Dampen a rag large enough to wrap around the center piece. Microwave to heat, or dampen with boiling water. Spray any cleaner on stains. Cover completely with super hot wet rag. Use tongs if you can't handle the rag; it should be that hot. Leave until cooled. Use rag to wipe away what has lifted. Repeat as necessary.
posted by donnagirl at 5:39 PM on April 29, 2018 [1 favorite]

Spray it with oven cleaner (e.g. "Easy-Off" brand in the US), let it sit for a while, then wipe with a damp cloth. Repeat as needed.

Oven cleaner is literally designed for this purpose; it takes burned-on organic gunk off of enameled metal surfaces. That's its job. I have no idea why you would use anything else.
posted by Kadin2048 at 7:00 PM on April 29, 2018 [1 favorite]

I have this stove.

A Magic eraser and some water are all that is needed. No scratches at all.

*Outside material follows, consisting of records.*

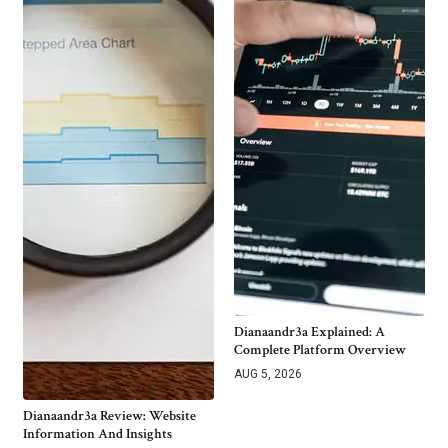
Dianaandr3a Explained: A
Complete Platform Overview
AUG 5, 2026
Dianaandr3a Review: Website
Information And Insights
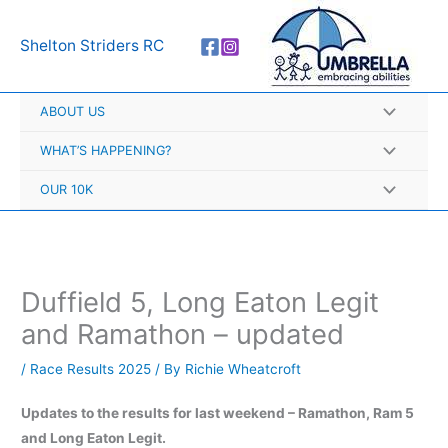
Skip
A
to
r
Shelton Striders RC
content
c
h
ABOUT US
i
v
WHAT’S HAPPENING?
e
OUR 10K
s
Duffield 5, Long Eaton Legit
and Ramathon – updated
/
Race Results 2025
/ By
Richie Wheatcroft
Updates to the results for last weekend – Ramathon, Ram 5
and Long Eaton Legit.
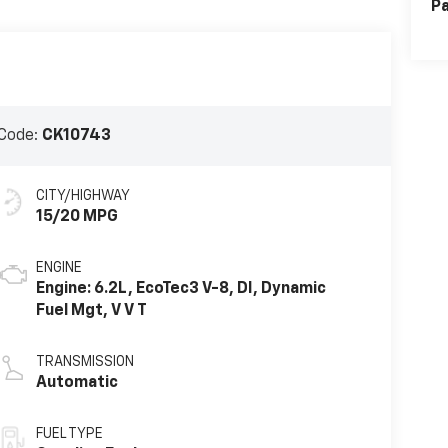
Pa
Code:
CK10743
CITY/HIGHWAY
15/20 MPG
ENGINE
Engine: 6.2L, EcoTec3 V-8, DI, Dynamic
Fuel Mgt, V V T
TRANSMISSION
Automatic
FUEL TYPE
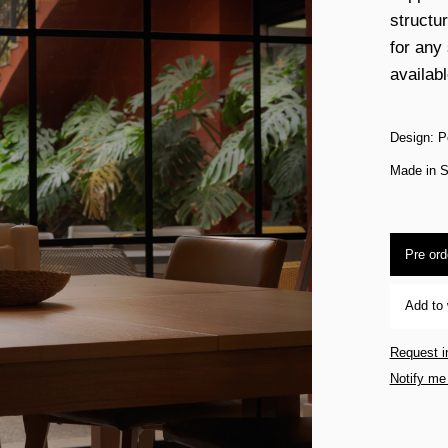
structu
for any
availabl
Design: P
Made in S
Pre ord
Add to 
Request i
Notify me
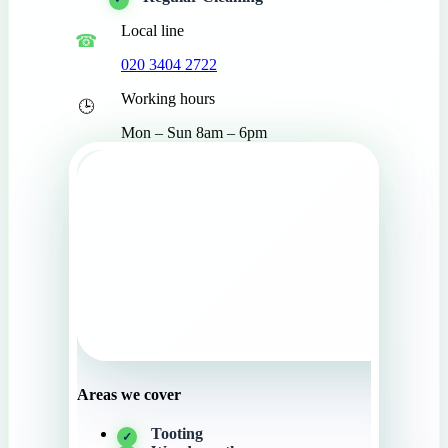
Local line
020 3404 2722
Working hours
Mon – Sun 8am – 6pm
Areas we cover
Tooting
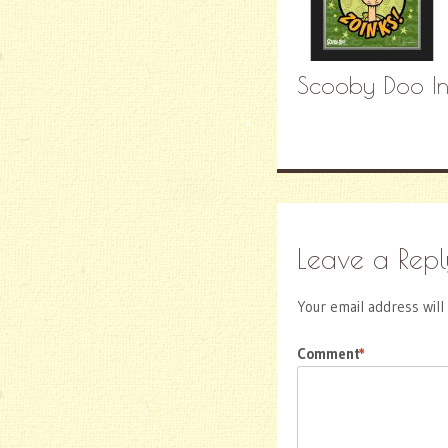
Scooby Doo Inv
Leave a Repl
Your email address will
Comment
*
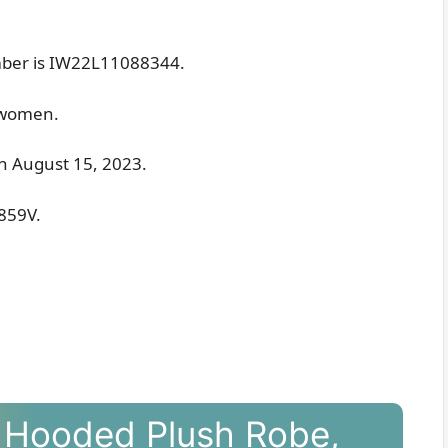
ber is IW22L11088344.
r women.
 on August 15, 2023.
G859V.
 Hooded Plush Robe,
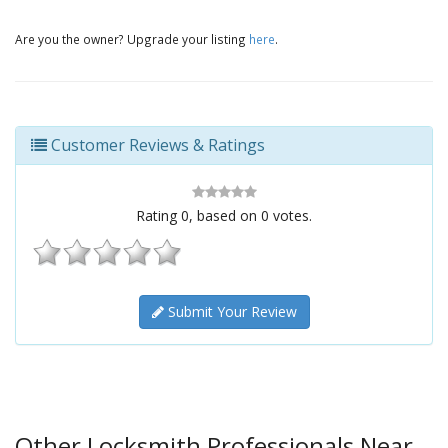
Are you the owner? Upgrade your listing
here
.
Customer Reviews & Ratings
Rating
0
, based on
0
votes.
Submit Your Review
Other Locksmith Professionals Near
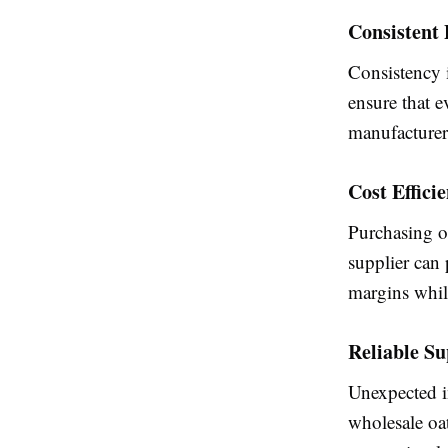
Consistent 
Consistency i
ensure that e
manufacturers
Cost Effici
Purchasing oa
supplier can
margins whil
Reliable S
Unexpected i
wholesale oa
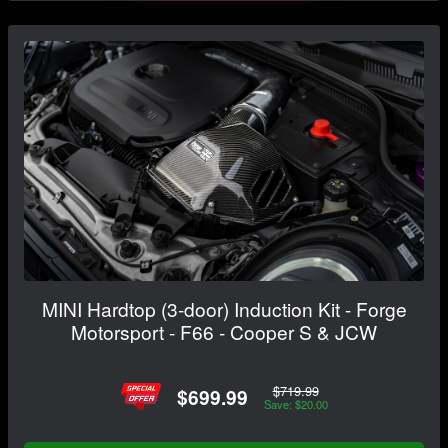
MINI Hardtop (3-door) Induction Kit - Forge
Motorsport - F66 - Cooper S & JCW
$719.99
$699.99
Save: $20.00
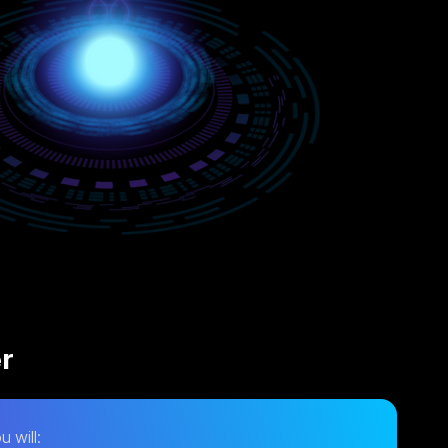
er
u will:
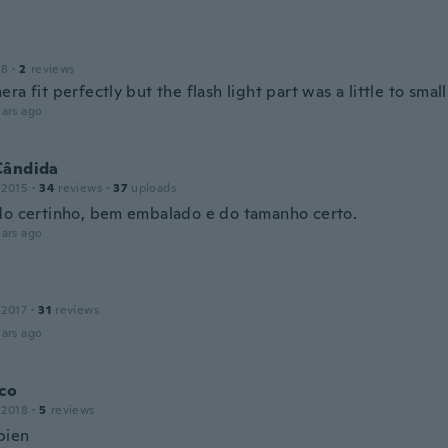
18
·
2
reviews
ra fit perfectly but the flash light part was a little to small
ars ago
Cândida
 2015
·
34
reviews
·
37
uploads
do certinho, bem embalado e do tamanho certo.
ars ago
 2017
·
31
reviews
ars ago
co
 2018
·
5
reviews
bien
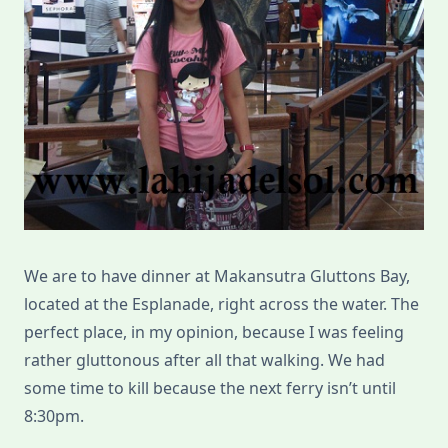
We are to have dinner at Makansutra Gluttons Bay,
located at the Esplanade, right across the water. The
perfect place, in my opinion, because I was feeling
rather gluttonous after all that walking. We had
some time to kill because the next ferry isn’t until
8:30pm.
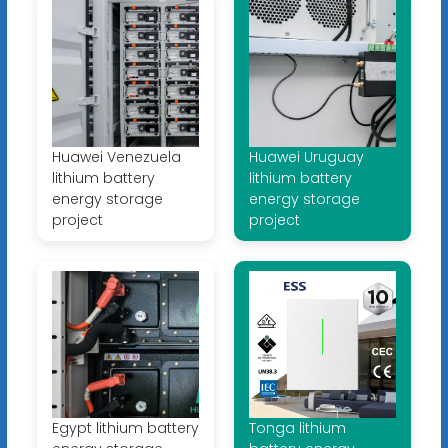
Huawei Venezuela
Huawei Uruguay
lithium battery
lithium battery
energy storage
energy storage
project
project
Egypt lithium battery
Tonga lithium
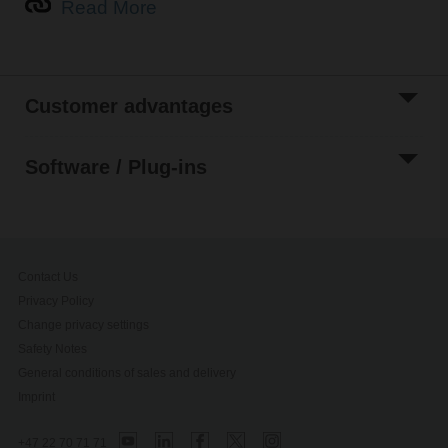
Read More
Customer advantages
Software / Plug-ins
Contact Us
Privacy Policy
Change privacy settings
Safety Notes
General conditions of sales and delivery
Imprint
+47 22 70 71 71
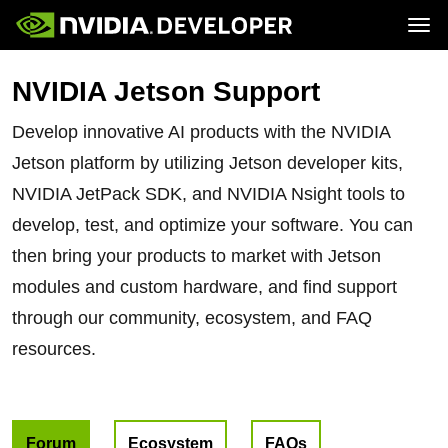
Tog
Home
Jetson
NVIDIA Jetson Support
Blog
Developer Kits
Join
Forums
Production Modules
Docs
Software
Develop innovative AI products with the NVIDIA
Downloads
Partners
Training
Community
Jetson platform by utilizing Jetson developer kits,
Buy
NVIDIA JetPack SDK, and NVIDIA Nsight tools to
develop, test, and optimize your software. You can
then bring your products to market with Jetson
modules and custom hardware, and find support
through our community, ecosystem, and FAQ
resources.
Forum
Ecosystem
FAQs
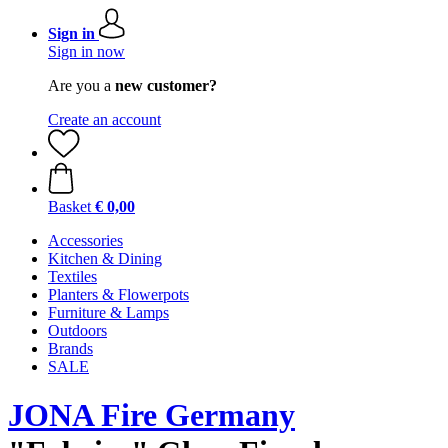
Sign in
Sign in now
Are you a
new customer?
Create an account
Basket
€ 0,00
Accessories
Kitchen & Dining
Textiles
Planters & Flowerpots
Furniture & Lamps
Outdoors
Brands
SALE
JONA Fire Germany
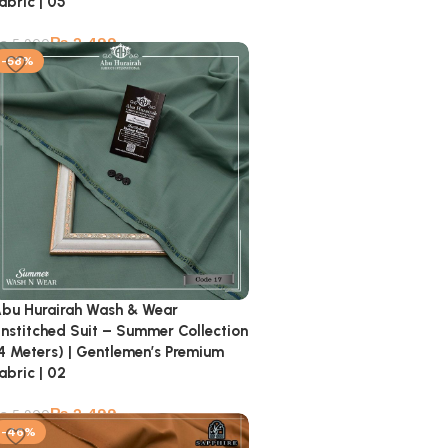
abric | 05
₨
2,499
₨
5,900
-58%
bu Hurairah Wash & Wear
nstitched Suit – Summer Collection
4 Meters) | Gentlemen’s Premium
abric | 02
₨
2,499
₨
5,900
-46%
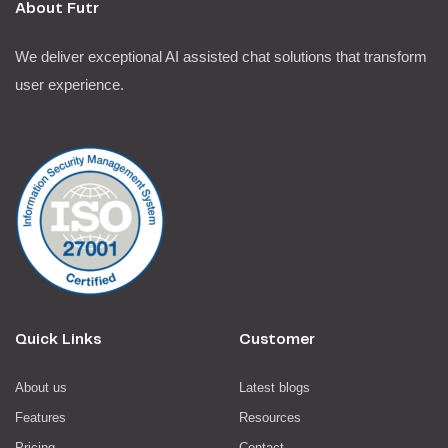
About Futr
We deliver exceptional AI assisted chat solutions that transform
user experience.
Quick Links
Customer
About us
Latest blogs
Features
Resources
Pricing
Contact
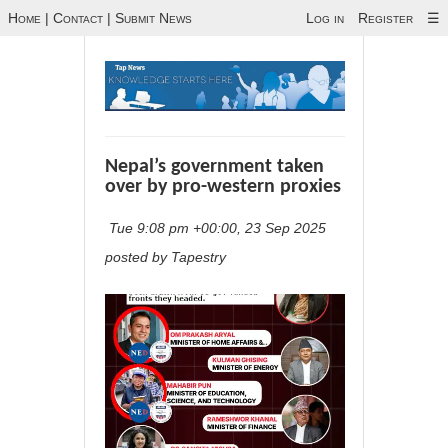
Home
|
Contact
|
Submit News
Log in
Register
☰
Nepal’s government taken
over by pro-western proxies
Tue 9:08 pm +00:00, 23 Sep 2025
posted by Tapestry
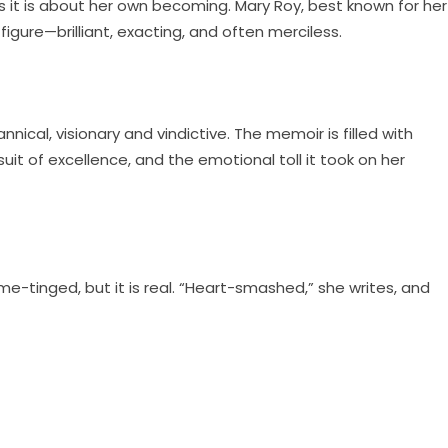
s it is about her own becoming. Mary Roy, best known for her
igure—brilliant, exacting, and often merciless.
ical, visionary and vindictive. The memoir is filled with
t of excellence, and the emotional toll it took on her
ame-tinged, but it is real. “Heart-smashed,” she writes, and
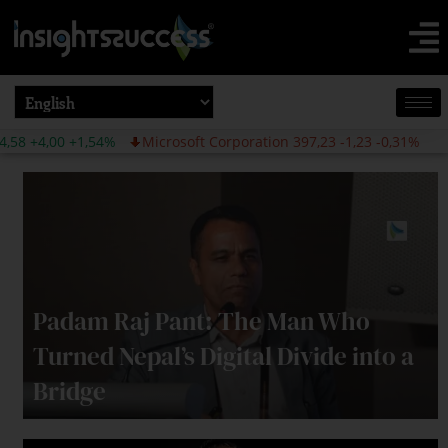
4%
Microsoft Corporation 397,23 -1,23 -0,31%
Padam Raj Pant: The Man Who
Turned Nepal’s Digital Divide into a
Bridge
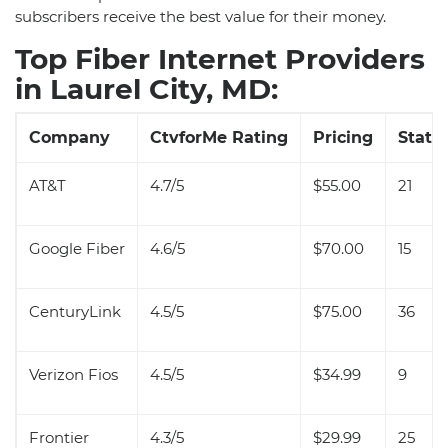
subscribers receive the best value for their money.
Top Fiber Internet Providers
in Laurel City, MD:
Company
CtvforMe Rating
Pricing
State 
AT&T
4.7/5
$55.00
21
Google Fiber
4.6/5
$70.00
15
CenturyLink
4.5/5
$75.00
36
Verizon Fios
4.5/5
$34.99
9
Frontier
4.3/5
$29.99
25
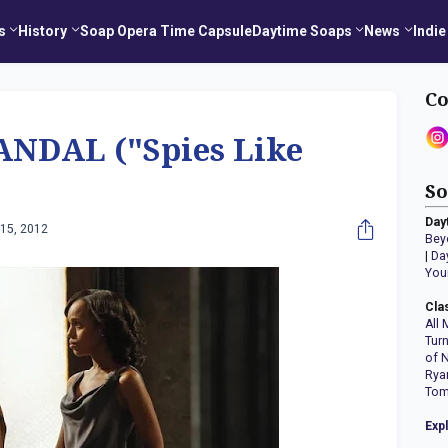
s
History
Soap Opera Time Capsule
Daytime Soaps
News
Indie
Co
NDAL ("Spies Like
So
Day
15, 2012
Bey
|
Da
You
Cla
All 
Tur
of 
Rya
Tom
Exp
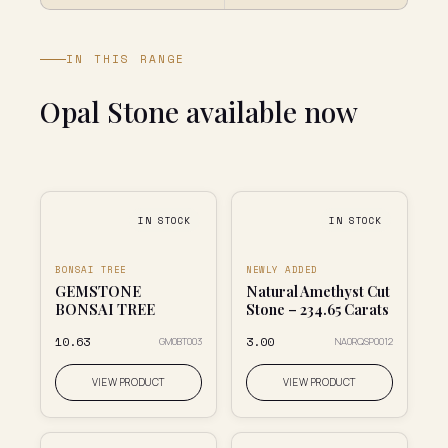
IN THIS RANGE
Opal Stone available now
IN STOCK
IN STOCK
BONSAI TREE
NEWLY ADDED
GEMSTONE
Natural Amethyst Cut
BONSAI TREE
Stone – 234.65 Carats
₹10.63
₹3.00
GM0BT003
NA0RQSP0012
VIEW PRODUCT
VIEW PRODUCT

If things are really stuck on, I dribble hot, soapy water and let it soak for 30-60 minutes (or when I remember about it), scrub it with a sponge to get the bits up, and wipe up the soap residue. Then hit it with a magic eraser and water.
posted by RhysPenbras at 7:42 AM on April 30, 2018

When I had a stove like that, you could still lift the round black burner part off of the gas tube that feeds it, making it about 10x easier to clean all the crud under/around it.
posted by rossmik at 12:39 PM on April 30, 2018

I've tried most of the methods mentioned here except for the oven cleaner and degreaser. I found that standard cleaners, no matter how long they were left, didn't work well on anything but a fresh mess. Baking soda/vinegar and other home made concoctions partially worked.

The only method that restored my stovetop to near-new condition was a melamine pad (Magic Eraser). It will take time and elbow grease, so you might try a lot of quick sessions in one day when you're in the kitchen for other reasons, like making tea.